Code: github.com/YC11Hou/habitat-aerial-nav

Demo

Ego-centric view during trajectory generation

3-stage trajectory: Takeoff, Cruise, Landing

Overview

Built a robust pipeline to generate diverse 3D navigation trajectories in the Habitat simulator for training vision-language navigation (VLN) policies on aerial robots.

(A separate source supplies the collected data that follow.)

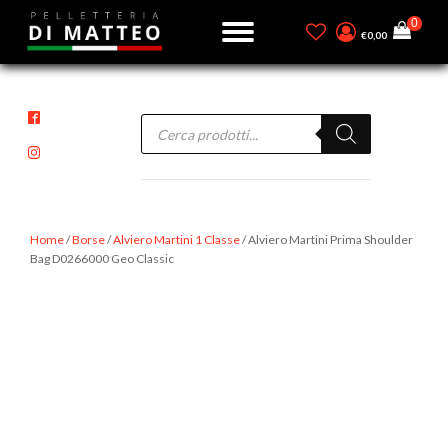
€
0,00
Products
search
Home
/
Borse
/
Alviero Martini 1 Classe
/ Alviero Martini Prima Shoulder
Bag D0266000 Geo Classic
-15%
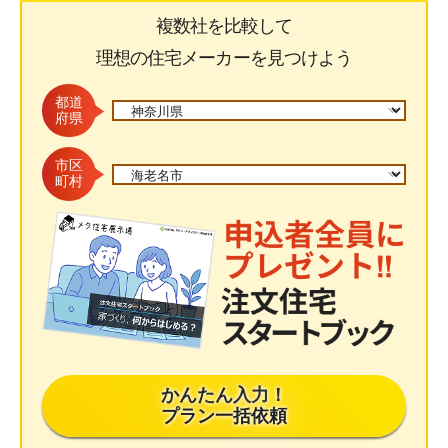
複数社を比較して
理想の住宅メーカーを見つけよう
都道
府県
市区
町村
かんたん入力！
プラン一括依頼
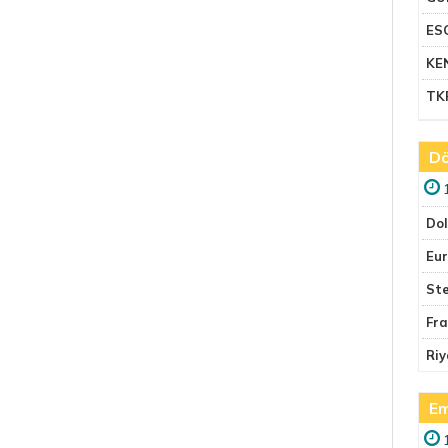
ES
KE
TK
Dö
Do
Eu
Ste
Fr
Riy
Em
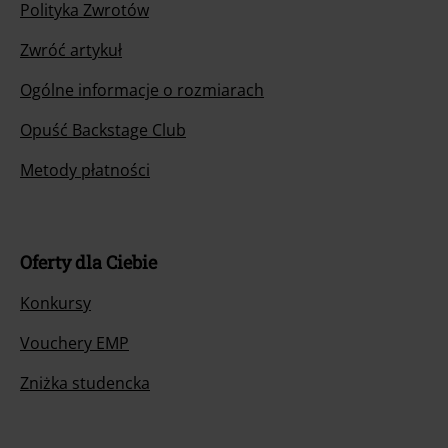
Polityka Zwrotów
Zwróć artykuł
Ogólne informacje o rozmiarach
Opuść Backstage Club
Metody płatności
Oferty dla Ciebie
Konkursy
Vouchery EMP
Zniżka studencka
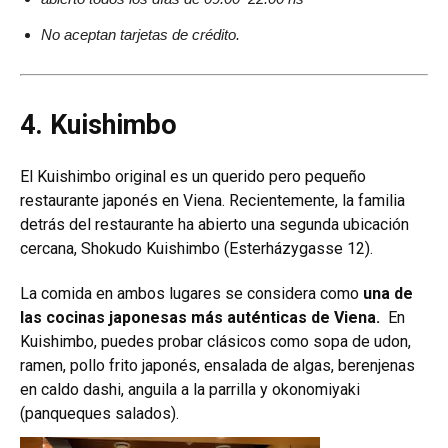
No aceptan tarjetas de crédito.
4. Kuishimbo
El Kuishimbo original es un querido pero pequeño
restaurante japonés en Viena. Recientemente, la familia
detrás del restaurante ha abierto una segunda ubicación
cercana, Shokudo Kuishimbo (Esterházygasse 12).
La comida en ambos lugares se considera como
una de
las cocinas japonesas más auténticas de Viena.
En
Kuishimbo, puedes probar clásicos como sopa de udon,
ramen, pollo frito japonés, ensalada de algas, berenjenas
en caldo dashi, anguila a la parrilla y okonomiyaki
(panqueques salados).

Simulator: Habitat with 90 indoor scenes.

Pipeline

Start-Goal Pair Generation — For each of the 90 scenes, generate 200–300 random 2D start-goal pairs as navigation endpoints.
2D Cruise Path Planning — Determine a suitable constant cruising altitude for each scene, then plan a natural 2D path at that altitude using Lattice A*. Unlike standard Grid A* which produces rigid right-angle turns, Lattice A* plans over motion primitives in continuous state space \((x, y, \theta)\), producing smooth paths where the agent turns while moving forward. Heuristic:
\[H(s) = \frac{\|p - p_{goal}\|}{L} + \lambda \cdot |\Delta\theta|\]
This penalizes sharp turns to ensure smooth, realistic flight trajectories.
3D Trajectory Assembly — Prepend a takeoff segment and append a landing segment to each cruise path, forming a complete 3D trajectory. Collect RGB-D observations along the full path as video.
Instruction Generation — Use a video-to-text model to generate natural language navigation instructions from the collected observation videos, producing a complete VLN dataset.